Free 1GB Postgres Database on AWS CloudShell

TL;DR

AWS CloudShell is a CLI embedded in the AWS Web Console. It is meant to make it easier to run the AWS CLI, SDK and other scripts from your web browser, without having to install anything locally or having to deal with local credential and profiles management. It is a free service.

It is interesting that you can persist data on your $HOME (up to 1GB!). And this presented an obvious opportunity to run our favorite database, Postgres, on this environment. Because we all know that everything is a database. AWS CloudShell, too.
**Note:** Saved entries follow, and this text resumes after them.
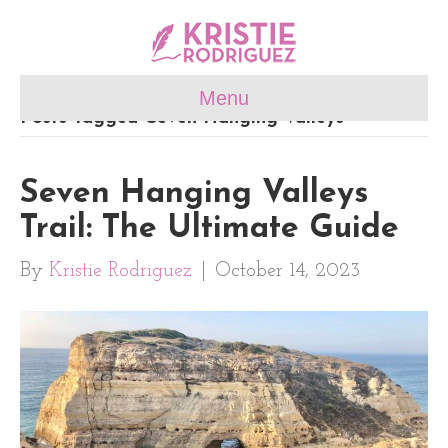
Menu
Posts Tagged ‘Seven Hanging Valleys’
Seven Hanging Valleys
Trail: The Ultimate Guide
By
Kristie Rodriguez
|
October 14, 2023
If you want to claim your free 1GB Postgres database, per AWS account, per region, you just need to run the following commands and wait a few seconds/minutes:

curl -s https://ongres.com/install_postgres_aws_cloudshell.bash | bash
source .bashrc
psql

(yes, yes, it is a bad practice to run shell scripts from the Internet; please go ahead and inspect the short source code before running it; validate that its sha256sum is 102eae7190ba7a4d148d44a62f29c10cfe9d77ffa34eb66438ce5e06941bf6c4; you get the point)

Postgres running on AWS CloudShell

What???

Yes, you read it well. You can run, for free, a Postgres database on AWS CloudShell, with 1GB (almost) of storage. One instance per region (where CloudShell is available) per AWS account. There are a few caveats, derived from the environment, but this is an otherwise unrestricted, non-managed Postgres database:

  • The instance is not permanently running. Only when you enter the CloudShell from your web browser. Buy hey, this is almost like Aurora Serverless! (well, almost…)
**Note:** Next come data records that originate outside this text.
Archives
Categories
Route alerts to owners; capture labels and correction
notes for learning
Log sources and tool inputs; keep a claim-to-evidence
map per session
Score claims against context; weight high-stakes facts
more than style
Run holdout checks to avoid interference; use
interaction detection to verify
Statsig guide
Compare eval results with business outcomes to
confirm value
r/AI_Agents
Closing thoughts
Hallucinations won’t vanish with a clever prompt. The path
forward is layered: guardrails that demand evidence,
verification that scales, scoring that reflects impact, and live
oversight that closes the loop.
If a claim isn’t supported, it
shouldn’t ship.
  • You can’t possibly connect to it from the outside. Only locally, and it is configured with this assumption in mind. But still, you can even use it as your Terraform state storage!
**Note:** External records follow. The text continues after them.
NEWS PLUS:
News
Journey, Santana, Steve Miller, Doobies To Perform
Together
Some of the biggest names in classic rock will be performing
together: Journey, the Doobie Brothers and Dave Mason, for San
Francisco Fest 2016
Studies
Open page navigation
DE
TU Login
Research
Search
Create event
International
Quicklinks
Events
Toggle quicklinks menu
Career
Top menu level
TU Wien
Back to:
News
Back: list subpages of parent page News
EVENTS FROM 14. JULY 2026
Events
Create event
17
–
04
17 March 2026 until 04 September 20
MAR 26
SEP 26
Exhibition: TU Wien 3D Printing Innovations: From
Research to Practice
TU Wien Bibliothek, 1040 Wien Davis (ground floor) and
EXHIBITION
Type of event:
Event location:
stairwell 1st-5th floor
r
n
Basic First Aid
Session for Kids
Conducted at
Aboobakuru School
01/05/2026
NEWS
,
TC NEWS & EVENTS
  • There are no replicas (no failover) nor backups. Thought both could be added…

How it works

The CloudShell environment is a bit restricted, so you cannot just yum install postgresql. In particular, only your $HOME folder is persistent. This means that no packages can be installed from yum (they may be wiped out). Postgres will be installed in your home directory: both binaries –in postgres-13 folder– and data –in pgdata folder–. We can neither assume the presence of any external library that Postgres may call/link to, as those would also not exist if installed via the package manager –we could install them into our $HOME too, but that seemed excessive.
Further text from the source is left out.